Forex / Beware of the Risks

Every business has risks and the currency trading is not an exception, here instead, are a few inherent risks which all traders should not only be well aware of but must take care appropriately.

Despite the claims you may see on some FOREX web sites, the FOREX market is not risk-free. You are trading with substantial sums of money and there is always a possibility that trades will go against you. There, however, are several trading tools that can minimize your risk, and with caution, and above all education, the FOREX trader can learn how to trade profitably and while minimizing losses.

Scams

FOREX scams were fairly common a few years ago. The industry has cleaned up considerably since then, but you still need to exercise caution when signing up with a FOREX broker. Do some background checking – reputable FOREX brokers will be associated with large financial institutions like banks or insurance companies and they will be registered with the proper government agencies. In the United States brokers should be registered with the Commodities Futures Trading Commission (CFTC), Financial Industry Regulatory Authority (FINRA) or a member of the National Futures Association (NFA).

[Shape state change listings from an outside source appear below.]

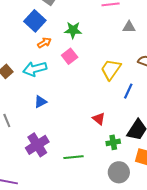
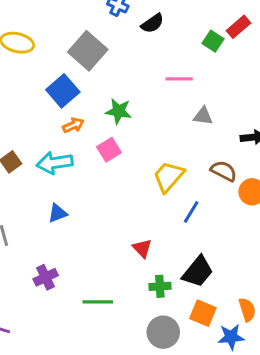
purple cross: (37, 145) -> (46, 277), size x0.7

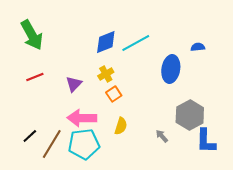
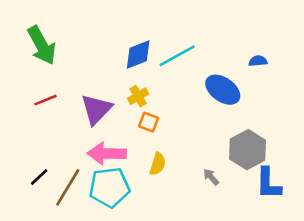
blue ellipse: (171, 69) -> (223, 90), turned -64
purple triangle: (74, 84) -> (96, 109), size x1.5
orange square: (114, 94) -> (149, 122), turned -35

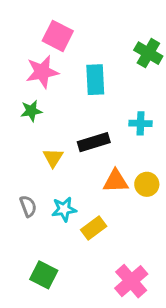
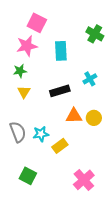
cyan cross: (141, 123) -> (90, 79), turned -32
yellow triangle: (53, 158) -> (24, 92), moved
gray semicircle: (28, 206) -> (18, 132), size x1.5

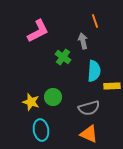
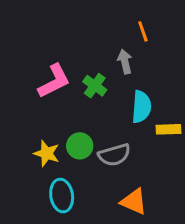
pink L-shape: (38, 31) -> (54, 81), moved
gray semicircle: (89, 108) -> (114, 155), moved

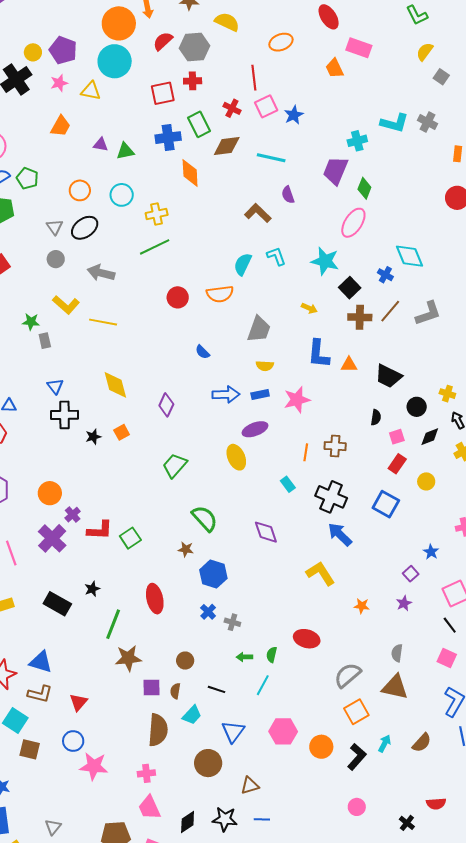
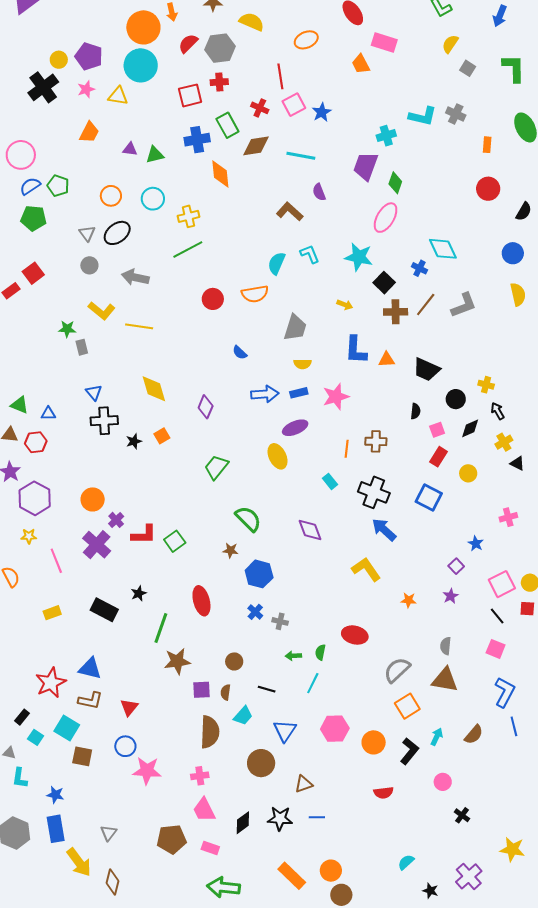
red semicircle: (436, 804) -> (383, 793), moved
pink circle: (357, 807) -> (443, 782), moved

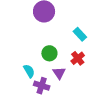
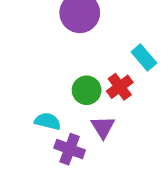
red cross: (78, 58) -> (120, 87), moved
cyan semicircle: (29, 71) -> (48, 121), turned -48

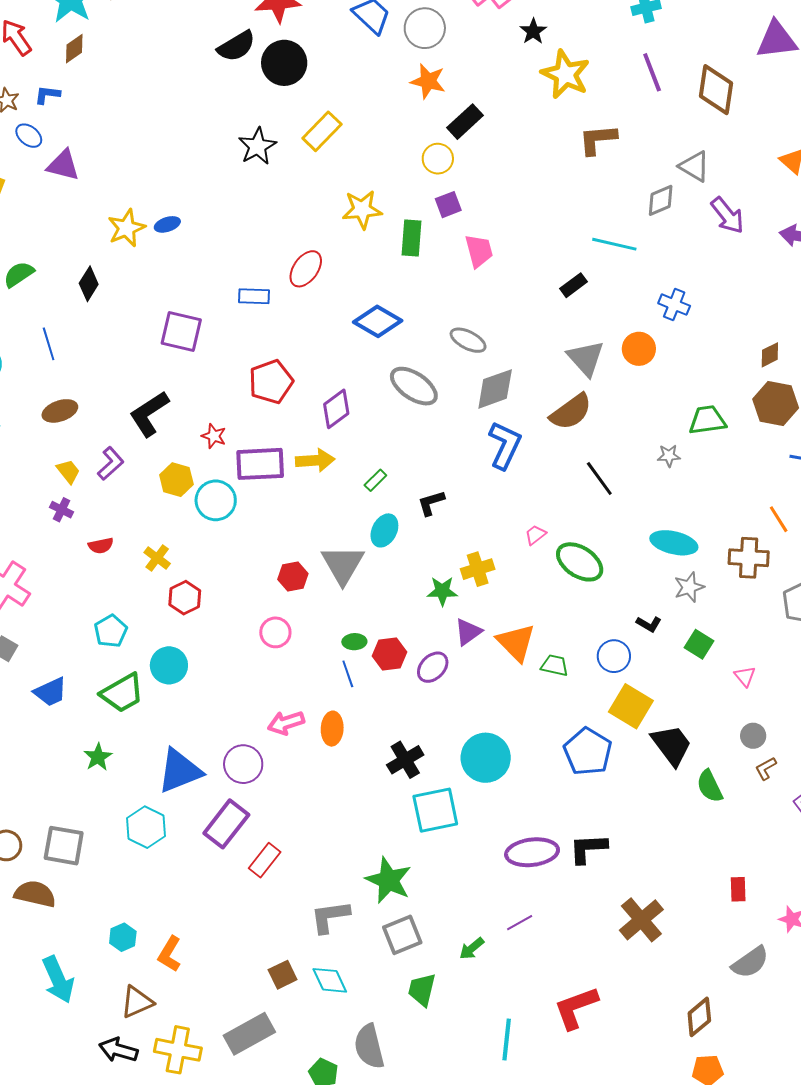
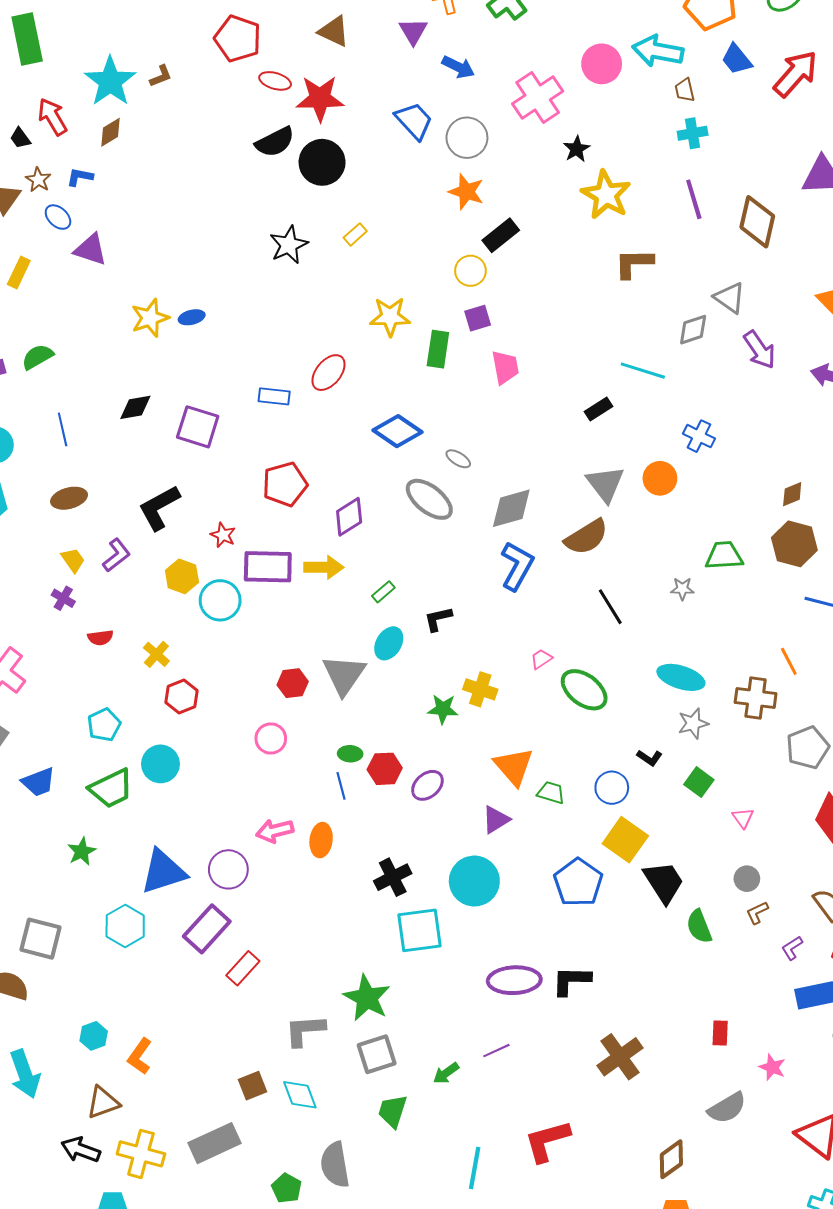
yellow rectangle: (322, 131) -> (355, 234), size x0.6
black diamond: (89, 284) -> (135, 407), moved, turned 44
gray ellipse: (468, 340) -> (458, 459), moved, size x0.7
yellow cross: (478, 569) -> (480, 689), turned 32
purple triangle: (468, 632) -> (496, 820), moved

Whereas, in the Europe users need to check with various regulators depending from where a broker is oprating, Financial Services Authority (FSA) for UK, (BAFIN) for Germany and other European Competent Authorities in the Netherlands, Hungary, Spain, Luxembourg, France, Poland. The resident of other countries must/can check with their local Consumer Protection Bureau, the Better Business Bureau or appropriate Regulatory Authorities.

Risks

Assuming you are dealing with a reputable broker, there are still risks to FOREX trading. Transactions are still subject to unexpected rate changes, volatile markets and political events.

Break-Down Risk - is probablity of a failure in the system, it can happen when one may not be able to enter new orders, execute running orders, or alter or cancel orders that were entered before. The result of such a failure may be a loss of orders or order priority.

Exchange Rate Risk – refers to the fluctuations in currency prices over a trading period. Prices can fall rapidly resulting in substantial losses unless stop loss orders are used when trading FOREX. Stop loss orders specify that the open position should be closed if currency prices pass a predetermined level. Stop loss orders can be used in conjunction with limit orders to automate FOREX trading – limit orders specify an open position should be closed at a specified profit target.

Interest Rate Risk – can result from discrepancies between the interest rates in the two countries represented by the currency pair in a FOREX quote. This discrepancy can result in variations from the expected profit or loss of a particular FOREX transaction.

Credit Risk – is the possibility that one party in a FOREX transaction may not honor their debt when the deal is closed. This may happen when a bank or financial institution declares insolvency. Credit risk is minimized by dealing on regulated exchanges which require members to be monitored for credit worthiness.

Country Risk – is associated with governments that may become involved in foreign exchange markets by limiting the flow of currency. There is more country risk associated with ‘exotic’ currencies than with major currencies that allow the free trading of their currency.

Conclusion

Explore, learn and, or practice using a DEMO account as much as you can before placing any bids with your real money – Is better either you seek advice from an Independent Investment Advisor or partner with a reliable Investment Management Consultant.